Issac, que había reunido entre fines de 1990 y comienzos de 1991 una banda para que le acompañara y que ya estaba ensayando, gozaba de la confianza de los ejecutivos de Art Color -pionera de las empresas discográficas extranjeras que se establecerán en la Cuba de los años noventa- para hacer su primer disco. Una confianza que partía del olfato profesional de su presidente Alí Ko que no escatimó energías para que la producción fuera hecha con todas las de la ley y para ese fin contrató los Estudios INTERSONIDO en la ciudad de Caracas, Venezuela, y se convocó a los músicos que fueran necesarios, tanto cubanos como venezolanos, para garantizar la calidad del producto final.
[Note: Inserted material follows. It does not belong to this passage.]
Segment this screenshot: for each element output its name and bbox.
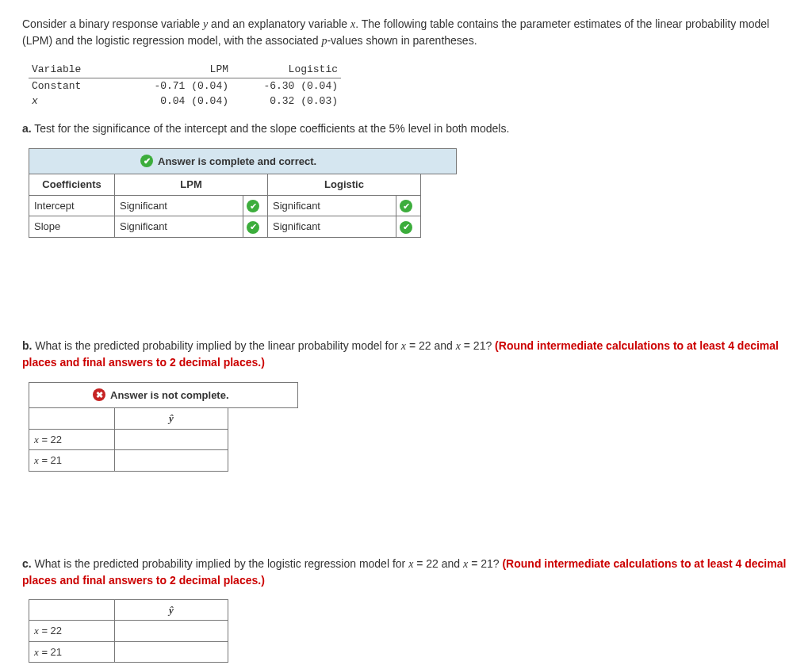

Un disco es, además de músicos, grabación y productores, el repertorio que lo conforma; a ese rubro corresponde un alto por ciento del éxito o fracaso del fonograma. Entonces con qué pautas conforma Issac Delgado su disco debut. La respuesta es bien sencilla: revisando una parte del repertorio de la Nueva Trova y confiando en la forma de escribir de Giraldo Piloto, con el que compartirá autoría de temas y que además formaba parte de los músicos que ensayaban el repertorio con el que trabajaría la orquesta que le acompañaría en fecha muy cercana.
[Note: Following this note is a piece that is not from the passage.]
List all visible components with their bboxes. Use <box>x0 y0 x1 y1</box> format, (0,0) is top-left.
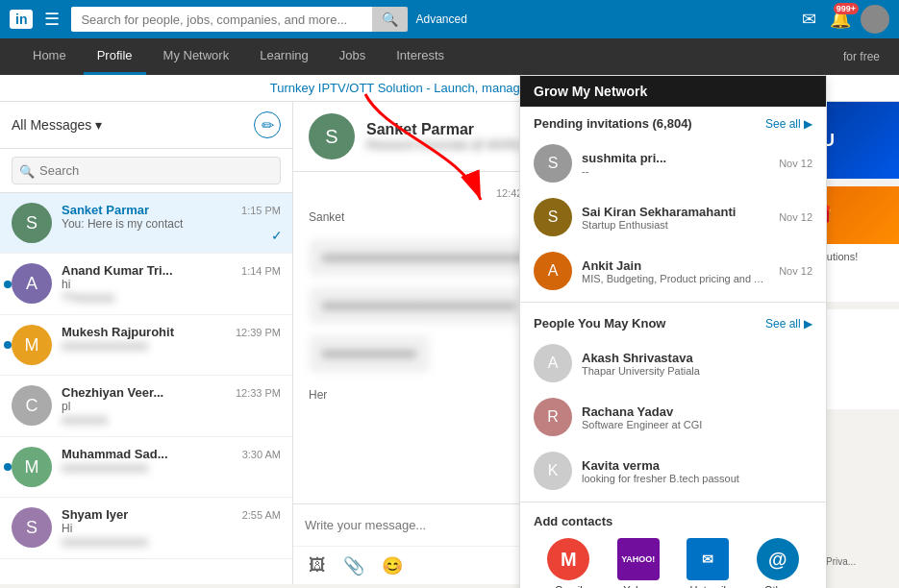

Una revisión a la discografía cubana hecha en la segunda mitad de los años ochenta, anuncia que en música popular bailable era casi nula la presencia de temas de la Nueva Trova. Años antes Juan Formell había grabado varios temas de Silvio Rodríguez con la participación de este – el primero fue Imaginada y posteriormente Guajirito soy, tras una presentación en el Festival de Varadero y una coincidencia en un concurso Adolfo Guzmán, y una versión muy lograda del Son de Cuba a Nicaragua-; sin embargo eran conocidas y difundidas las versiones hecha por intérpretes extranjeros, fundamentalmente latinoamericanos, de temas de Pablo Milanés, del mismo Silvio, de  Sara González, Amaury Pérez y de los hermanos  Ríos (Efraín y Luis); pero en una producción cubana, hasta ese momento, los miembros del movimiento renovador de la canción en Cuba no eran aceptados como “letristas” de la música popular bailable, y todo ello por prejuicios generados en ambos bandos.
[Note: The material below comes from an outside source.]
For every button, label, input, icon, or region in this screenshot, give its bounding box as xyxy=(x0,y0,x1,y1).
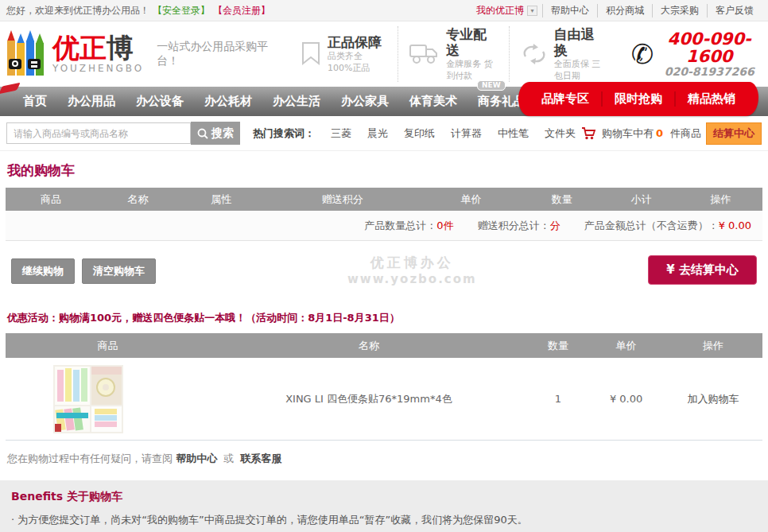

Había quienes consideraban los textos de la NT como complicados para el bailador común, mientras que entre los trovadores consideraban chabacanos, vulgares y faltos de “poesía e inteligencia” las letras de la música popular bailable cubana. Esta actitud prejuiciosa era heredada de los años setenta, cuando determinadas actitudes filo elitistas se establecieron en la cultura cubana que consideraron lo popular bailable como algo inferior; y el término “canción inteligente” comenzó a imponerse para mal de la cultura cubana; pues cualquiera que fuera capaz de combinar imágenes rebuscadas y con notable asonancia o rimas forzadas era un “creador inteligente”; y esa creación inteligente se plagó de temas de dudosa calidad y dio pie a más de una barrabasada olvidada en estos tiempos. Mientras que la música popular bailable acusó notables desbalances temáticos, pues el compositor contribuyente a la orquesta fue sustituido, en muchos casos, por el director/compositor/arreglista que no siempre acertaba creativamente y ejercía total dominio sobre el repertorio de su agrupación. Aunque hubo sus notables excepciones.